**EXERCISE DESCRIPTION**. Examine the listing below and state how many of its lines contain the word "Lead". Write only the number.

++++++

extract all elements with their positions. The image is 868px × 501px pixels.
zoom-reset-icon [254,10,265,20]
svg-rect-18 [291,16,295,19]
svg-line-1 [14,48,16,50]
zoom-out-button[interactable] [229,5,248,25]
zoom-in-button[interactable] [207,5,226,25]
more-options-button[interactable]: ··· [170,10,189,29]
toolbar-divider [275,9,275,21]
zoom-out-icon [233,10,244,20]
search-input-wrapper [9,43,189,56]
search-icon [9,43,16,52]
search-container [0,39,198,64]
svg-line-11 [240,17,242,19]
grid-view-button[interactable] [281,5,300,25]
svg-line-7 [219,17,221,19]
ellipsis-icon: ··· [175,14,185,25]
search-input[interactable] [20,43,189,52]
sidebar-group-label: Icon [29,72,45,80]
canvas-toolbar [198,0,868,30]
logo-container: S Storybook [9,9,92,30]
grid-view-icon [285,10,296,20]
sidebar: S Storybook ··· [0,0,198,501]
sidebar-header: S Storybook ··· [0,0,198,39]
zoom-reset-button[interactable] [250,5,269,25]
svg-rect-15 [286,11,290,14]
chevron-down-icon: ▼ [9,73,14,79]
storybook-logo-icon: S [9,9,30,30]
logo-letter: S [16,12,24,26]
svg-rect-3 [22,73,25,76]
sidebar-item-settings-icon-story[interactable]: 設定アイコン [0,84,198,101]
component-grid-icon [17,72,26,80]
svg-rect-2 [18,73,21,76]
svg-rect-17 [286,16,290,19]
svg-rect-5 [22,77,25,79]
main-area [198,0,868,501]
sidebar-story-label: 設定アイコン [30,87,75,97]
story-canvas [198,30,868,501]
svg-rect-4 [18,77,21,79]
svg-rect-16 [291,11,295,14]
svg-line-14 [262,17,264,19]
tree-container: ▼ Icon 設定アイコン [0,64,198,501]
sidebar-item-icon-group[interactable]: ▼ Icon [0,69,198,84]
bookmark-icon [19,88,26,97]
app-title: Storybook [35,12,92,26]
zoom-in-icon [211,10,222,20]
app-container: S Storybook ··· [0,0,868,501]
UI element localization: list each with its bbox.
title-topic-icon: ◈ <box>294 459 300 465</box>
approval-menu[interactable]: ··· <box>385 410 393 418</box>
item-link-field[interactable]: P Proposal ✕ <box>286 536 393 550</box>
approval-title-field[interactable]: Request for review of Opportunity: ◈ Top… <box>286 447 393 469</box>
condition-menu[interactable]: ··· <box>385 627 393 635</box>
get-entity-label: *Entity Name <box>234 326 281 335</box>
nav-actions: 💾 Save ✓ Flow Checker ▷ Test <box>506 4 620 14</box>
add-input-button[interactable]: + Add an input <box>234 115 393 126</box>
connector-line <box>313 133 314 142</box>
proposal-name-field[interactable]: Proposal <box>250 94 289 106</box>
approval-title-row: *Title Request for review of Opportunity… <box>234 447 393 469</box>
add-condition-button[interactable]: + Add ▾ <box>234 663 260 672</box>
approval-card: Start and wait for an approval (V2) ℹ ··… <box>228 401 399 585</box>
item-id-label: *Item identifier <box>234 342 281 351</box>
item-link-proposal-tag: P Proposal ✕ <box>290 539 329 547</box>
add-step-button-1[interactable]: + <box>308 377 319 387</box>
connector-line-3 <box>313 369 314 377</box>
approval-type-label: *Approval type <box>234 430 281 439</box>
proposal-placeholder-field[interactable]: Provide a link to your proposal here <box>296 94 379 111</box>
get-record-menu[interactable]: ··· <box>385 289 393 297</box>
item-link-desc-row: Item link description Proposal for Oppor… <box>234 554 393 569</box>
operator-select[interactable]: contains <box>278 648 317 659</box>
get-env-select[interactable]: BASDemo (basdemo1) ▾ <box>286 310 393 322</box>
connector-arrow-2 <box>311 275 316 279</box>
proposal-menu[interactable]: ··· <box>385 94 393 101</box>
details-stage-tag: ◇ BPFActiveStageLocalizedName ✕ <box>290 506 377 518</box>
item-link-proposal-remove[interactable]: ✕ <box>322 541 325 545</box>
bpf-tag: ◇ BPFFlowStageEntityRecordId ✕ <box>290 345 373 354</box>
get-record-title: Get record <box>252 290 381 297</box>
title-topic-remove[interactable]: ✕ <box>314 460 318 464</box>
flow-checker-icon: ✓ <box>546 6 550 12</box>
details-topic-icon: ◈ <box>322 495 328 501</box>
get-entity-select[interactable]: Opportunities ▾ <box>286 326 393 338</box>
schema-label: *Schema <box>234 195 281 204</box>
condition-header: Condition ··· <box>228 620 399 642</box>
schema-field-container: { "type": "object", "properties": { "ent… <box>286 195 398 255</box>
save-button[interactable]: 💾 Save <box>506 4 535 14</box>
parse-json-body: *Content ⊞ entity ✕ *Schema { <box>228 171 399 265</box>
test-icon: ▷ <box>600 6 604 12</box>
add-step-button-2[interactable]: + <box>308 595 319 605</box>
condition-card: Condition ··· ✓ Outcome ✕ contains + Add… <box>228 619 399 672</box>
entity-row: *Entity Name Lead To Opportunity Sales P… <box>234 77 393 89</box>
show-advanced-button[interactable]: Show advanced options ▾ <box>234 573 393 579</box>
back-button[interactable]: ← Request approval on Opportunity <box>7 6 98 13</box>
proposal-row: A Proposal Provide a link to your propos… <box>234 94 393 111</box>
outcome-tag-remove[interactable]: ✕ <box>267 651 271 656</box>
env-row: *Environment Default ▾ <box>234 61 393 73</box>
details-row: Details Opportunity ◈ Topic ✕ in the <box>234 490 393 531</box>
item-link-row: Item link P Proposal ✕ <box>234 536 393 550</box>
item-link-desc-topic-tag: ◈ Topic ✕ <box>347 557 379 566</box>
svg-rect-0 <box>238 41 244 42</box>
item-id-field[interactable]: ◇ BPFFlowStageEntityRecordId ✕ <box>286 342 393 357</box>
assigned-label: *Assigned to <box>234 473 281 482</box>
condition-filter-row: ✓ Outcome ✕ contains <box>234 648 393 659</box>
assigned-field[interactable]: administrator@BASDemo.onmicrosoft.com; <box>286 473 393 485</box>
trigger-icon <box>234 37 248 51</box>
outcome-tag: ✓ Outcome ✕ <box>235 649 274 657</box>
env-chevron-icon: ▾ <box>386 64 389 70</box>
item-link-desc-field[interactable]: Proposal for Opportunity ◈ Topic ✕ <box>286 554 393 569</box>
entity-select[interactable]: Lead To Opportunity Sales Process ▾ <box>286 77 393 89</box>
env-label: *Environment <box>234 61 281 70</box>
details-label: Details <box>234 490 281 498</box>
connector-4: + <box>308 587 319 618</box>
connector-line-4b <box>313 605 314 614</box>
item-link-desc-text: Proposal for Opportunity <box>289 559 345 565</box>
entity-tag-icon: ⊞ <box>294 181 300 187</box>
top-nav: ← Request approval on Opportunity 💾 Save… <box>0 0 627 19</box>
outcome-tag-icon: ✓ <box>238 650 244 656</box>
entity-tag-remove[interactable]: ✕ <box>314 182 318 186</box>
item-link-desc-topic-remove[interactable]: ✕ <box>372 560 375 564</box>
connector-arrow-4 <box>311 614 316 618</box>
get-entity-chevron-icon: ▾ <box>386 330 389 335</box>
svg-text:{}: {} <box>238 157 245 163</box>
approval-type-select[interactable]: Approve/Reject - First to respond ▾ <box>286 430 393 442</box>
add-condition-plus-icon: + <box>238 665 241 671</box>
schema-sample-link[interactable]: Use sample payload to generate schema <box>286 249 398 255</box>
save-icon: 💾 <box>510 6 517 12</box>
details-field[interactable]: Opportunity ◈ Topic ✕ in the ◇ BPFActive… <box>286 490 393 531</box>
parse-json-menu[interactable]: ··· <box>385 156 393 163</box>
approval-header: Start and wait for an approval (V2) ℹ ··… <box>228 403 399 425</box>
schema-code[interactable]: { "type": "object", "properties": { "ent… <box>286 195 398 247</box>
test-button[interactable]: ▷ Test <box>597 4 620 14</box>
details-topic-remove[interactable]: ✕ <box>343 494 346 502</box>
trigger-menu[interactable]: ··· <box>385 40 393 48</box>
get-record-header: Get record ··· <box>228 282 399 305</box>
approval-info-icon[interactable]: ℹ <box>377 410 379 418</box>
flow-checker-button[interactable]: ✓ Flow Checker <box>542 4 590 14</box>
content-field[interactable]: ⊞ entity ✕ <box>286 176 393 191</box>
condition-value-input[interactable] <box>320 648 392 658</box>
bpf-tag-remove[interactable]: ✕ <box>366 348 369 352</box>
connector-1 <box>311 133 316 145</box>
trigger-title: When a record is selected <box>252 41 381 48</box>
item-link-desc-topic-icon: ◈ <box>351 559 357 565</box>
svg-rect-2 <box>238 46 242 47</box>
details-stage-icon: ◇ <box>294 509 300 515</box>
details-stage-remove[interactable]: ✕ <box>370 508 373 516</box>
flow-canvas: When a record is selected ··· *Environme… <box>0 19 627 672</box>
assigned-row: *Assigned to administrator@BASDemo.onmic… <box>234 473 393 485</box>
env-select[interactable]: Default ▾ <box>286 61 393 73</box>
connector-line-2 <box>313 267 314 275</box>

++++++

**PROBLEM SOLUTION**. 2